So in 2019, what we did with our spring crops is we traded in our 455 drills, which are kind of a minimum till drill. We parked all of our tillage equipment and got ourselves a set of 1890 drills and put in a no-till crop. But at that point we also did some intercropping just to kind of see what would happen, because I’ve always been a firm believer in having diversity in crops.

It went pretty well. We had some hiccups and we’d learned some things at that point. So then the next year, 2020, we continued and our yields were okay. I mean, our soils are fairly degraded and so we have a bit of work to do before they get to the point where we have a lot of organic matter.

We have stabilized organic matter and we’re slowly increasing it every year and we’ve also stabilized our soil pHs. When people look at them, they still kind of go into apoplectic fits and wonder how we can even farm anything with the soil is at how low they are.

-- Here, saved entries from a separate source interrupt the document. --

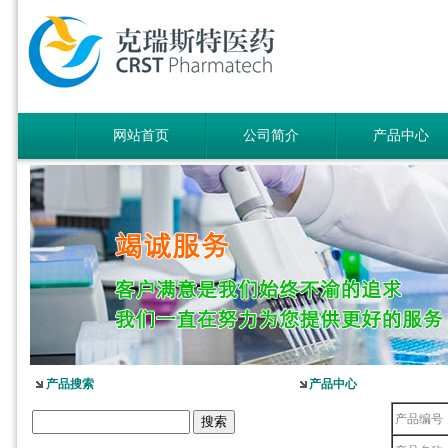
网站首页
公司简介
产品中心
产品搜索
产品中心
产品编号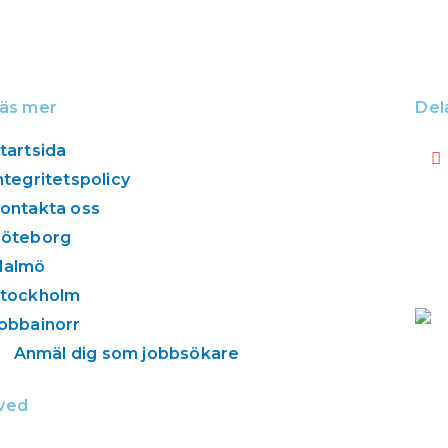
äs mer
Del
tartsida
ntegritetspolicy
ontakta oss
öteborg
Malmö
tockholm
obbainorr
Anmäl dig som jobbsökare
rved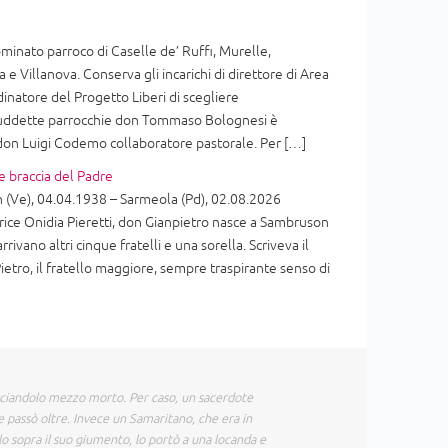
inato parroco di Caselle de’ Ruffi, Murelle,
 e Villanova. Conserva gli incarichi di direttore di Area
dinatore del Progetto Liberi di scegliere
 suddette parrocchie don Tommaso Bolognesi è
 don Luigi Codemo collaboratore pastorale. Per […]
e braccia del Padre
(Ve), 04.04.1938 – Sarmeola (Pd), 02.08.2026
ice Onidia Pieretti, don Gianpietro nasce a Sambruson
arrivano altri cinque fratelli e una sorella. Scriveva il
ietro, il fratello maggiore, sempre traspirante senso di
sciandolo mezzo morto. Per caso, un sacerdote
e passò oltre. Invece un Samaritano, che era in
olo sopra il suo giumento, lo portò a una locanda e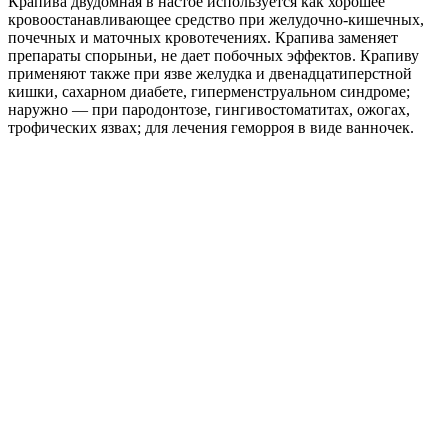
Крапива двудомная в настое используется как хорошее
кровоостанавливающее средство при желудочно-кишечных,
почечных и маточных кровотечениях. Крапива заменяет
препараты спорыньи, не дает побочных эффектов. Крапиву
применяют также при язве желудка и двенадцатиперстной
кишки, сахарном диабете, гиперменструальном синдроме;
наружно — при пародонтозе, гингивостоматитах, ожогах,
трофических язвах; для лечения геморроя в виде ванночек.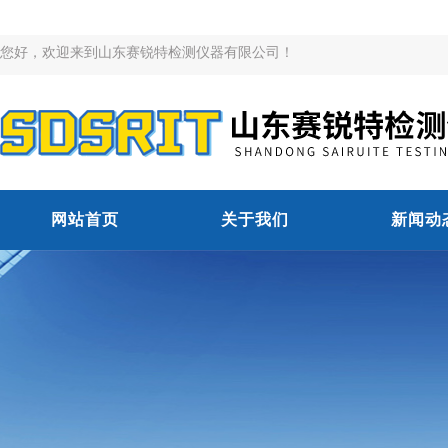
您好，欢迎来到山东赛锐特检测仪器有限公司！
网站首页
关于我们
新闻动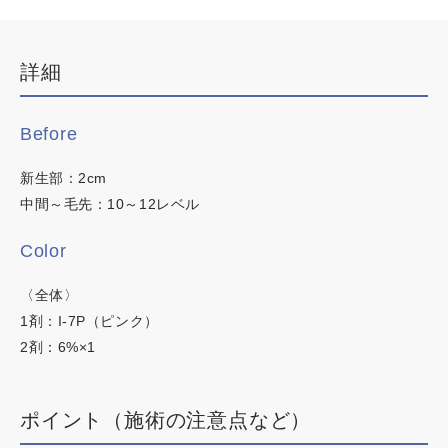
デザインカラー
イロリド
ブリーチなしWカラー
詳細
ヒカリナス
白髪ぼかしハイライト
韓国・ワンホン
ネイチャーディープカラー
Before
白髪染め
新生部：2cm
ネイチャーディープスピーディーカラー
明るい白髪染め
中間～毛先：10～12レベル
時短カラー
Color
ノンジアミンカラー
〈全体〉
1剤：I-7P（ピンク）
2剤：6%×1
この内容でヘアカラー検索
ポイント（施術の注意点など）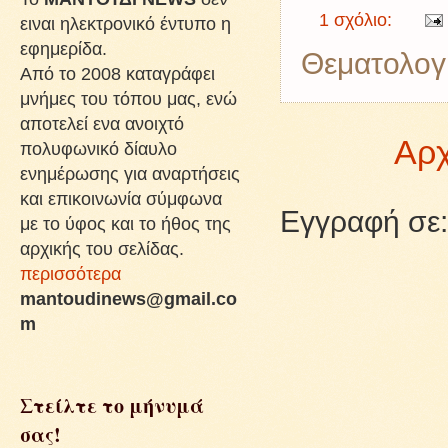
1 σχόλιο:
ειναι ηλεκτρονικό έντυπο η
εφημερίδα.
Θεματολογ
Από το 2008 καταγράφει
μνήμες του τόπου μας, ενώ
αποτελεί ενα ανοιχτό
Αρχ
πολυφωνικό δίαυλο
ενημέρωσης για αναρτήσεις
και επικοινωνία σύμφωνα
Εγγραφή σε
με το ύφος και το ήθος της
αρχικής του σελίδας.
περισσότερα
mantoudinews@gmail.co
m
Στείλτε το μήνυμά
σας!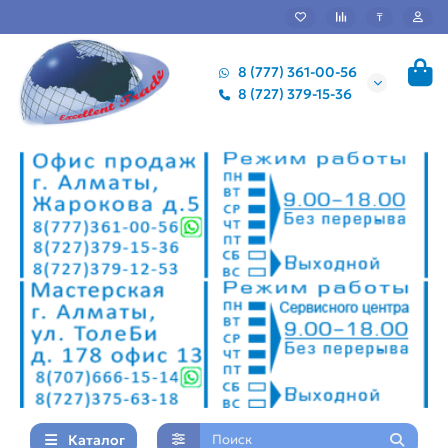
₸
8 (777) 361-00-56
8 (727) 379-15-36
Каталог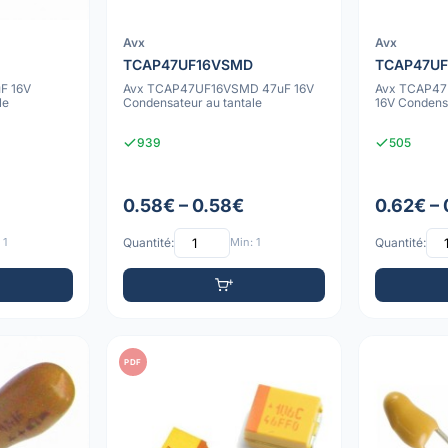
Avx
Avx
TCAP47UF16VSMD
TCAP47U
F 16V
Avx TCAP47UF16VSMD 47uF 16V
Avx TCAP4
le
Condensateur au tantale
16V Condensa
939
505
0.58€ – 0.58€
0.62€ –
 1
Quantité:
Min: 1
Quantité:
PDF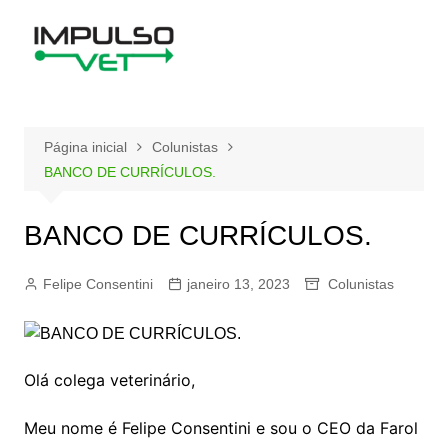
Ir
para
o
conteúdo
Página inicial
Colunistas
BANCO DE CURRÍCULOS.
BANCO DE CURRÍCULOS.
Felipe Consentini
janeiro 13, 2023
Colunistas
Olá colega veterinário,
Meu nome é Felipe Consentini e sou o CEO da Farol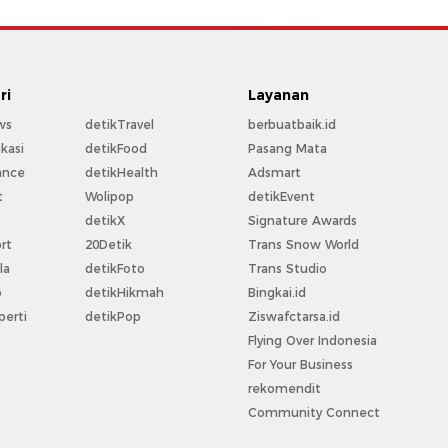
ri
Layanan
ws
detikTravel
berbuatbaik.id
kasi
detikFood
Pasang Mata
ance
detikHealth
Adsmart
t
Wolipop
detikEvent
t
detikX
Signature Awards
rt
20Detik
Trans Snow World
la
detikFoto
Trans Studio
o
detikHikmah
Bingkai.id
perti
detikPop
Ziswafctarsa.id
Flying Over Indonesia
For Your Business
rekomendit
Community Connect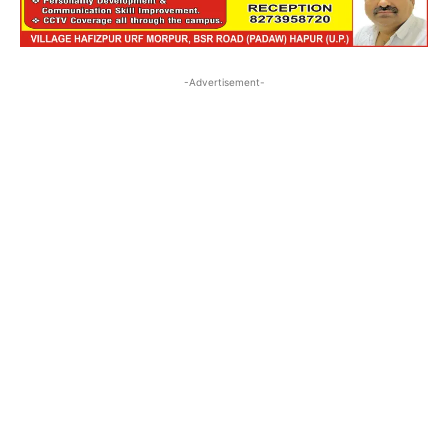
-Advertisement-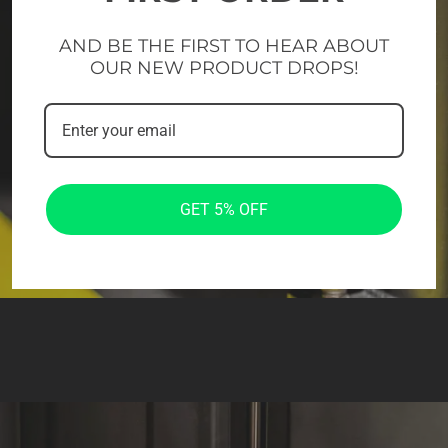
AND BE THE FIRST TO HEAR ABOUT
OUR NEW PRODUCT DROPS!
GET 5% OFF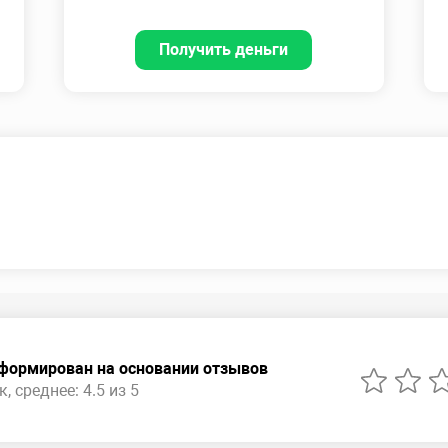
Получить деньги
сформирован на основании отзывов
, среднее: 4.5 из 5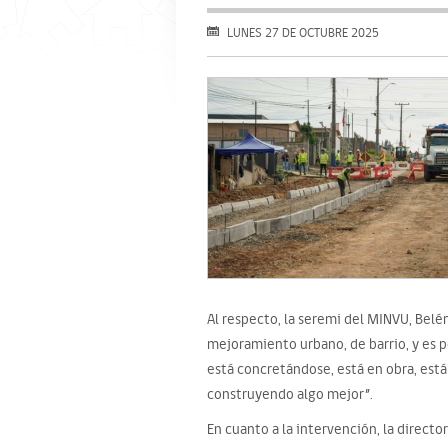
LUNES 27 DE OCTUBRE 2025
Al respecto, la seremi del MINVU, Belé
mejoramiento urbano, de barrio, y es p
está concretándose, está en obra, est
construyendo algo mejor”.
En cuanto a la intervención, la director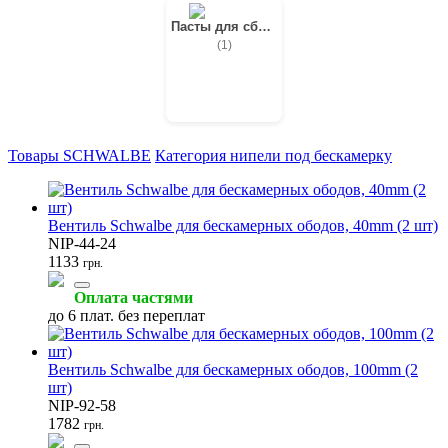
Пасты для сборки
(1)
Товары SCHWALBE
Категория нипели под бескамерку
Вентиль Schwalbe для бескамерных ободов, 40mm (2 шт)
NIP-44-24
1133
грн.
Оплата частями
до 6 плат. без переплат
Вентиль Schwalbe для бескамерных ободов, 100mm (2
шт)
NIP-92-58
1782
грн.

Carol McFarland: Do you want to share?

Sheryl Hagen-Zakarison: Oh yeah. Our soil pH is from 0 to 6 inches or anywhere from 5.6 to 6, which is not bad for this area because some of the folks- some of the folks have even gotten down to upper 4s. And then, and then from 6 to 12 inches, six and a half (pH) which is pretty good.

So, um, but we also find that we’ve stabilized this quite a bit. So we’re very pleased with that. The other thing that we did was we decided to reduce our inputs. So we’ve been weaning our ground off of nitrogen fertilizers. We stopped using phosphorus and we stopped using potassium because we had really, really high levels when we tested like really, really high levels.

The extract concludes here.